Filing a false affidavit or sworn statement with a court is likely already illegal in every jurisdiction. But what some bloggers have missed is that the definition of "affidavit or sworn statement" in the term sheet is broader than what the law already covers. At best, the law currently covers statements filed with the court--that means in judicial foreclosures. The term sheet mandates certain affidavits and sworn statements in nonjudicial foreclosures and includes them under the definition of "affidavits and sworn statements" to which the false statement prohibition applies. That's an important step.
How many felonies do we have to see unprosecuted before we stop pretending that they will be prosecuted in the future?
We have somewhere around 150,000 admitted false affidavits filed with courts thus far. I will cite from Florida's Perjury Statute:
837.02 Perjury in official proceedings.
(1) Except as provided in subsection (2), whoever makes a false statement, which he or she does not believe to be true, under oath in an official proceeding in regard to any material matter, commits a felony of the third degree, punishable as provided in s. 775.082, s. 775.083, or s. 775.084.
We're a judicial foreclosure state. Therefore, every one of these false statements ("I read the material" when all you did was look for the "X" and sign) presented to a court is a felony. Exactly how many thousands, or is that hundreds of thousands, of felonies do we have to see before we stop pretending that future violations of the law will somehow be enforced? Note that the documents in question may be true but that's immaterial in this case, since the affidavit swore the affiant read and had personal knowledge of the contents when in fact if they "robosigned" they knowingly did not. That's the scienter test for perjury, and it's pretty clear it has been met.
2. HAMP requirements.
The term sheet appears to repeat some existing HAMP requirements. What bloggers have missed is that the CFPB and AGs currently have no authority to enforce HAMP violations. The inclusion of these terms makes HAMP violations a violation of the settlement with the AGs/CFPB, which means that the AGs and CFPB can enforce these violations. Given Treasury's unwillingness to demand serious HAMP compliance, that too is an important step.
Again: The State AGs have the authority to prosecute perjury in the courts of their states. They have intentionally and willfully failed to do so despite apparent and clear admissions that those acts of perjury took place. It is particularly-easy to prove a criminal case where the person or entity who you would charge has effectively admitted to the essential elements of the offense through a press release! Incidentally, Florida's statutory "out" for withdrawal of perjured documents without liability expires when it becomes apparent you will be discovered, which means their window to do so expired long before the admissions in the press and mass-withdrawals took place.

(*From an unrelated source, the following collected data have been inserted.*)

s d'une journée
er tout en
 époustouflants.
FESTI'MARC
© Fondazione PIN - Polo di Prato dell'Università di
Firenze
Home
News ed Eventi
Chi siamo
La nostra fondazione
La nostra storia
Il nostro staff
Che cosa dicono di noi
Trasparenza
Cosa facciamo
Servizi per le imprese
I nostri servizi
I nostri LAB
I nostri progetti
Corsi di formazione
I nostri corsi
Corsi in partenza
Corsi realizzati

If an AG was unwilling to prosecute murder I would be less-than-enthralled with expectations that they would bother with a "mere" bank robbery, say much less jailing someone who held up a "mere" convenience store.
I agree that the US DOJ and Treasury have been unwilling to prosecute HAMP violations. Where Adam and I differ is that I see the 50 State Attorneys General as nothing more than co-conspirators in that willing refusal to lay charges since they had and have every ability to do so with the bogus affidavits and didn't. Therefore, until I have evidence otherwise I find that both the Federal and State "law enforcement" agencies are willfully and intentionally refusing to take action against the banks, because on the clear record that is exactly what has been and is occurring right here, right now.
3. UDAP and Good Faith/Fair Dealing Requirements
I'm not entirely sure of the purchase of deeming violations of the agreement unfair and deceptive acts and practices (UDAP). It might mean that the penalty for violation would track UDAP penalities for each state or CFPB. Or it might, just might, give homeowners grounds for a suit.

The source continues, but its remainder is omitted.